■ WORK TO BE COMPLETED: Retype the records below word for word and omit any image.

[Records from a dataset]
####
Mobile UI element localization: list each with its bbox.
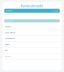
staticText: IBAN DE00 0000 xyxy=(4,14,16,16)
staticText: Karten xyxy=(4,44,10,45)
staticText: Daueraufträge xyxy=(4,32,16,34)
button[interactable]: Service xyxy=(2,53,62,59)
staticText: Service xyxy=(4,55,10,57)
staticText: 1.234,56 xyxy=(52,10,58,12)
staticText: Verfügbar xyxy=(6,20,14,22)
button[interactable]: Karten xyxy=(2,42,62,48)
button[interactable]: Daueraufträge xyxy=(2,30,62,36)
button[interactable]: Umsätze xyxy=(2,24,62,30)
button[interactable]: Überweisung xyxy=(2,36,62,42)
staticText: Umsätze xyxy=(4,26,10,28)
button[interactable]: Limits xyxy=(2,48,62,53)
staticText: Limits xyxy=(4,49,8,51)
staticText: Überweisung xyxy=(4,38,14,39)
staticText: Kontoübersicht xyxy=(21,4,43,8)
staticText: Guthaben xyxy=(6,10,13,12)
####
■ ANSWER AREA:
Mobile UI element localization: list each with its bbox.
staticText: IBAN DE00 0000 xyxy=(4,14,16,16)
staticText: Karten xyxy=(4,44,10,45)
staticText: Daueraufträge xyxy=(4,32,16,34)
button[interactable]: Service xyxy=(2,53,62,59)
staticText: Service xyxy=(4,55,10,57)
staticText: 1.234,56 xyxy=(52,10,58,12)
staticText: Verfügbar xyxy=(6,20,14,22)
button[interactable]: Karten xyxy=(2,42,62,48)
button[interactable]: Daueraufträge xyxy=(2,30,62,36)
button[interactable]: Umsätze xyxy=(2,24,62,30)
button[interactable]: Überweisung xyxy=(2,36,62,42)
staticText: Umsätze xyxy=(4,26,10,28)
button[interactable]: Limits xyxy=(2,48,62,53)
staticText: Limits xyxy=(4,49,8,51)
staticText: Überweisung xyxy=(4,38,14,39)
staticText: Kontoübersicht xyxy=(21,4,43,8)
staticText: Guthaben xyxy=(6,10,13,12)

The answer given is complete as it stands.